Of course, this news comes just as the Federal Reserve is about to embark on a rate hiking schedule that has increased in its scale and speed due to such elevated inflation readings. The wholesale price index is also concerning as it's showing that inflation expectations on the supply side are becoming unanchored even while inflation expectations on the consumer side remain muted.

The PPI data caused stocks to give up a chunk of pre-market gains which came about due to reports that Russia had relocated some troops away from the border. Treasury yields also moved higher with the 10-year above 2% and the 2-year at 1.58%, marking their highest levels since 2019.

PPI data measures inflation on the supply side and is considered a leading indicator of consumer inflation. Just like there are concerns of a wage-price spiral when the labor market is tight, there are concerns that companies could start more aggressively hiking prices if their inflation expectations get embedded as well. So far, stock market investors have rewarded companies who have been able to raise prices with no drop in demand.

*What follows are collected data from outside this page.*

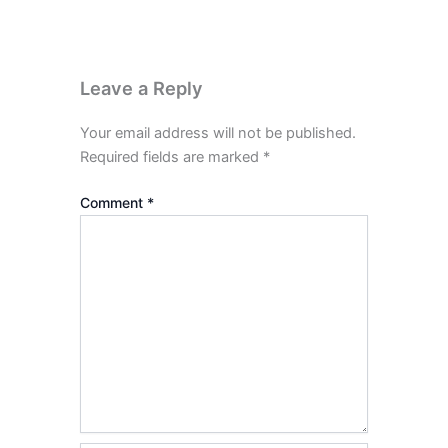
Leave a Reply
Your email address will not be published.
Required fields are marked
*
Comment
*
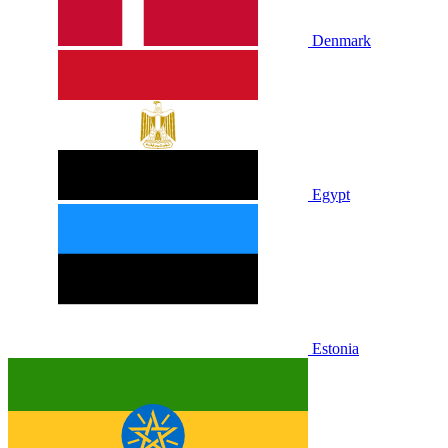
Denmark
Egypt
Estonia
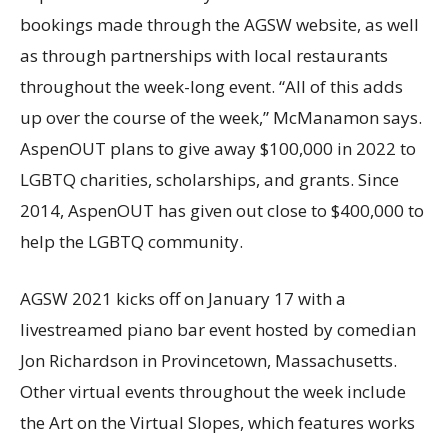
bookings made through the AGSW website, as well
as through partnerships with local restaurants
throughout the week-long event. “All of this adds
up over the course of the week,” McManamon says.
AspenOUT plans to give away $100,000 in 2022 to
LGBTQ charities, scholarships, and grants. Since
2014, AspenOUT has given out close to $400,000 to
help the LGBTQ community.
AGSW 2021 kicks off on January 17 with a
livestreamed piano bar event hosted by comedian
Jon Richardson in Provincetown, Massachusetts.
Other virtual events throughout the week include
the Art on the Virtual Slopes, which features works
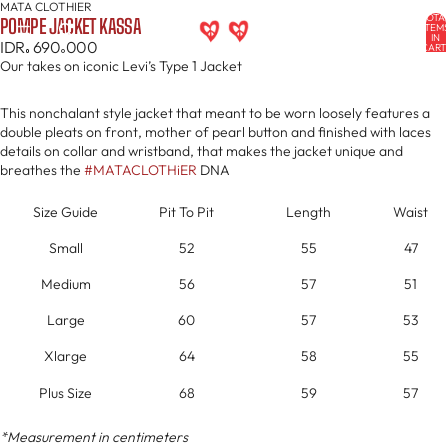
MATA CLOTHIER
OPEN
OPEN
OPEN
OPEN
OPEN
OPEN
TOTA
POMPE JACKET KASSA
IMAGE
IMAGE
IMAGE
IMAGE
IMAGE
IMAGE
ITEM
IN
IDR
690
000
IN
IN
IN
IN
IN
IN
CART
0
FULL
FULL
FULL
FULL
FULL
FULL
Our takes on iconic Levi’s Type 1 Jacket
SCREEN
SCREEN
SCREEN
SCREEN
SCREEN
SCREEN
This nonchalant style jacket that meant to be worn loosely features a
double pleats on front, mother of pearl button and finished with laces
details on collar and wristband, that makes the jacket unique and
breathes the
#MATACLOTHiER
DNA
Size Guide
Pit To Pit
Length
Waist
Small
52
55
47
Medium
56
57
51
Large
60
57
53
Xlarge
64
58
55
Plus Size
68
59
57
*Measurement in centimeters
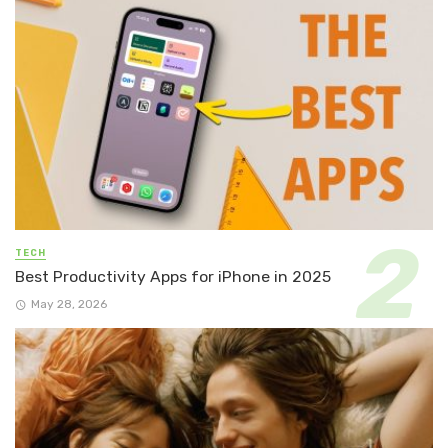
TECH
Best Productivity Apps for iPhone in 2025
May 28, 2026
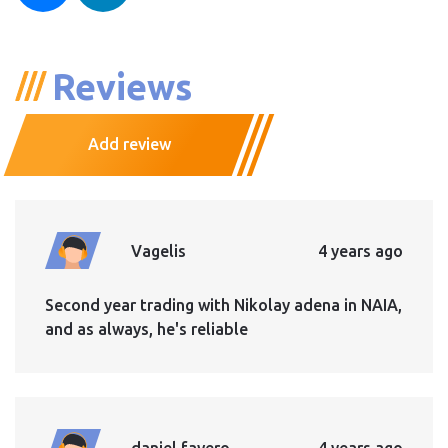
Reviews
Add review
Vagelis
4 years ago
Second year trading with Nikolay adena in NAIA,
and as always, he's reliable
daniel favero
4 years ago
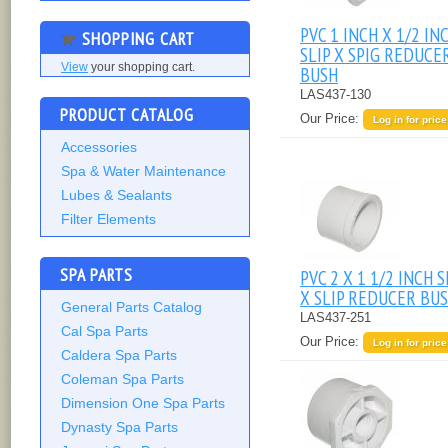
PVC 1 INCH X 1/2 IN
SHOPPING CART
SLIP X SPIG REDUCE
View
your shopping cart.
BUSH
LAS437-130
PRODUCT CATALOG
Our Price:
Log in for price
Accessories
Spa & Water Maintenance
Lubes & Sealants
Filter Elements
SPA PARTS
PVC 2 X 1 1/2 INCH S
X SLIP REDUCER BU
General Parts Catalog
LAS437-251
Cal Spa Parts
Our Price:
Log in for price
Caldera Spa Parts
Coleman Spa Parts
Dimension One Spa Parts
Dynasty Spa Parts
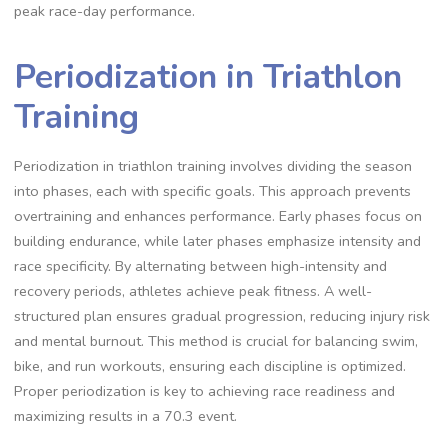
peak race-day performance.
Periodization in Triathlon
Training
Periodization in triathlon training involves dividing the season
into phases, each with specific goals. This approach prevents
overtraining and enhances performance. Early phases focus on
building endurance, while later phases emphasize intensity and
race specificity. By alternating between high-intensity and
recovery periods, athletes achieve peak fitness. A well-
structured plan ensures gradual progression, reducing injury risk
and mental burnout. This method is crucial for balancing swim,
bike, and run workouts, ensuring each discipline is optimized.
Proper periodization is key to achieving race readiness and
maximizing results in a 70.3 event.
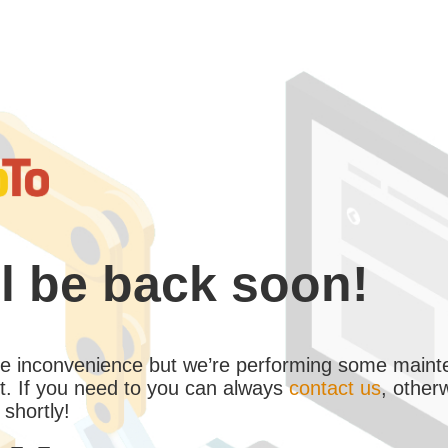
l be back soon!
the inconvenience but we’re performing some maint
. If you need to you can always
contact us
, other
 shortly!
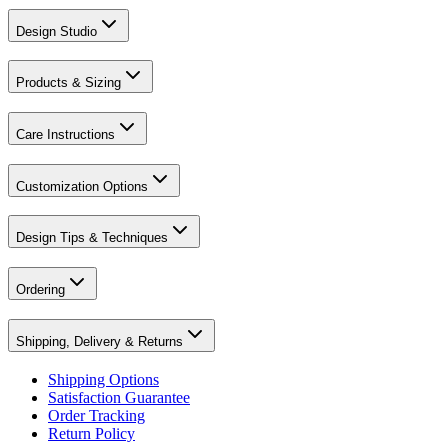
Design Studio
Products & Sizing
Care Instructions
Customization Options
Design Tips & Techniques
Ordering
Shipping, Delivery & Returns
Shipping Options
Satisfaction Guarantee
Order Tracking
Return Policy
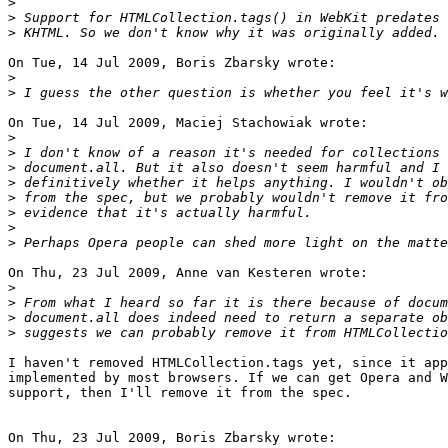
>
>
>
On Tue, 14 Jul 2009, Boris Zbarsky wrote:

>
>
On Tue, 14 Jul 2009, Maciej Stachowiak wrote:

>
>
>
>
>
>
>
>
On Thu, 23 Jul 2009, Anne van Kesteren wrote:

>
>
>
>
I haven't removed HTMLCollection.tags yet, since it app
implemented by most browsers. If we can get Opera and W
support, then I'll remove it from the spec.

On Thu, 23 Jul 2009, Boris Zbarsky wrote:
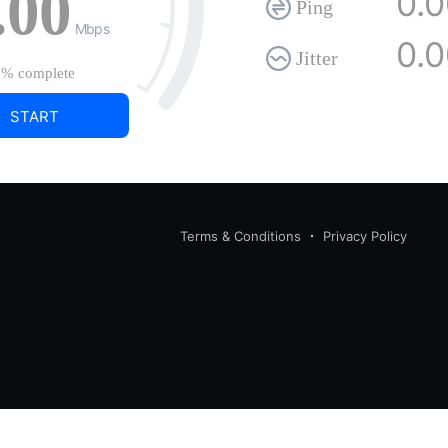
.00
0.
Ping
Mbps
0.
Jitter
0%
complete
START
Terms & Conditions
Privacy Policy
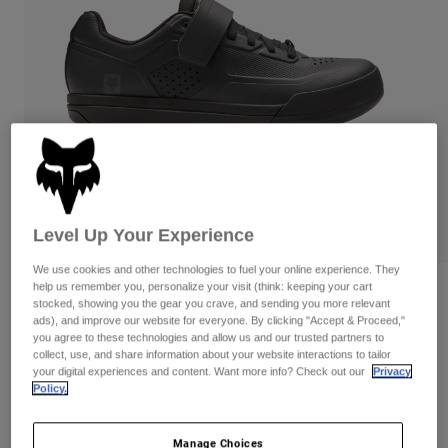
Pants
Shorts
Pants
Shorts
Goggles
Pants
Swim
Guards & Protection
Pads & Protection
Shop All
Gloves
Jackets
Womens
Jackets & Hydration Vests
Gloves
Hats
Level Up Your Experience
Base Layers
Goggles
Shirts
We use cookies and other technologies to fuel your online experience. They
Sweatshirts
help us remember you, personalize your visit (think: keeping your cart
Gear Bags
Base Layers
Reviews
stocked, showing you the gear you crave, and sending you more relevant
Jackets
ads), and improve our website for everyone. By clicking "Accept & Proceed,"
Fox Union Clipless Shoes
you agree to these technologies and allow us and our trusted partners to
Socks
Bottles & Hydration Packs
Pants
collect, use, and share information about your website interactions to tailor
your digital experiences and content. Want more info? Check out our
Privacy
Item No.
30127
Shorts
Replacement Parts
Socks
Policy.
Shop All
Price reduced from
to
CA$249.95
CA$212.99
14% OFF
Replacement Parts
Manage Choices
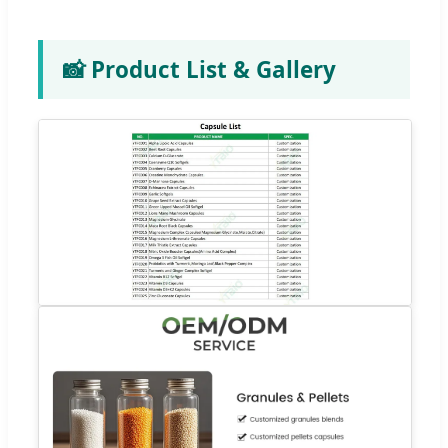
📸 Product List & Gallery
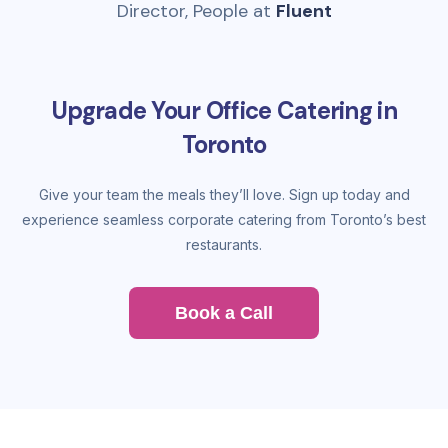
Director, People at
Fluent
Upgrade Your Office Catering in
Toronto
Give your team the meals they’ll love. Sign up today and
experience seamless corporate catering from Toronto’s best
restaurants.
Book a Call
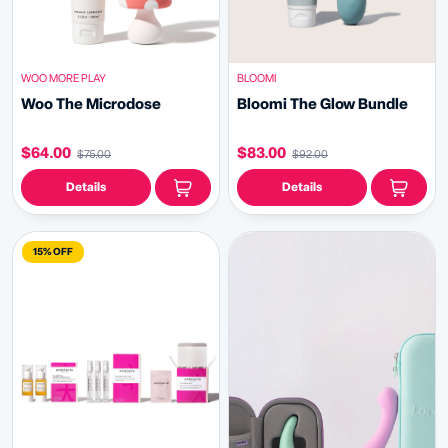
WOO MORE PLAY
BLOOMI
Woo The Microdose
Bloomi The Glow Bundle
$64.00
$83.00
$75.00
$92.00
Details
Details
15% OFF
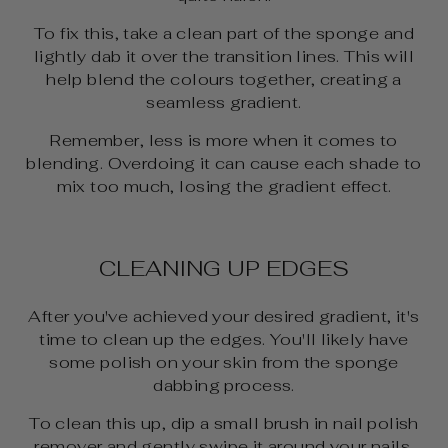
To fix this, take a clean part of the sponge and
lightly dab it over the transition lines. This will
help blend the colours together, creating a
seamless gradient.
Remember, less is more when it comes to
blending. Overdoing it can cause each shade to
mix too much, losing the gradient effect.
CLEANING UP EDGES
After you've achieved your desired gradient, it's
time to clean up the edges. You'll likely have
some polish on your skin from the sponge
dabbing process.
To clean this up, dip a small brush in nail polish
remover and gently swipe it around your nails.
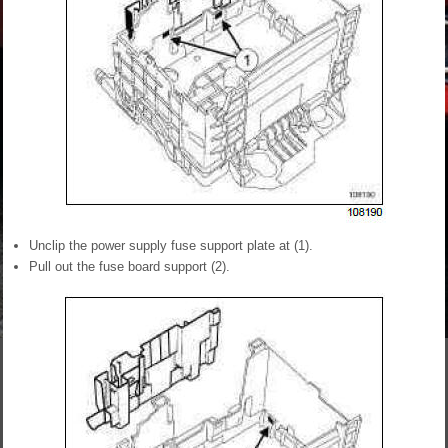
Unclip the power supply fuse support plate at (1).
Pull out the fuse board support (2).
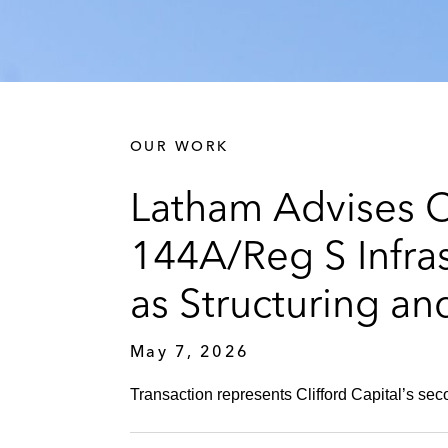
OUR WORK
Latham Advises Cl
144A/Reg S Infras
as Structuring an
May 7, 2026
Transaction represents Clifford Capital’s se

Even the services sector is starting to see some inflationary pressures as this rose 0.7% compared to 1.3% for the goods sector. Energy prices rose 2.5%, while food prices increased 1.6%.

After the report, Fed fund futures remained unchanged, although they have sharply risen in recent weeks as the market now forecasts 7 hikes with more than a 50% chance of a 50 basis point hike in March. There are even rumors of a 75 basis point hike, multiple 50 basis point hikes, and intra-meeting hikes in addition to selling assets from the balance sheet as tools to fight inflation.

The Fed's challenge is to fight inflation without forcing the economy into a recession. What's ominous is that the Fed has never failed to bring down inflation without inducing a recession. The case for this time being an exception is that inflationary pressures ebb due to a shift to services consumption from goods consumption and relief in supply chain issues and transportation bottlenecks.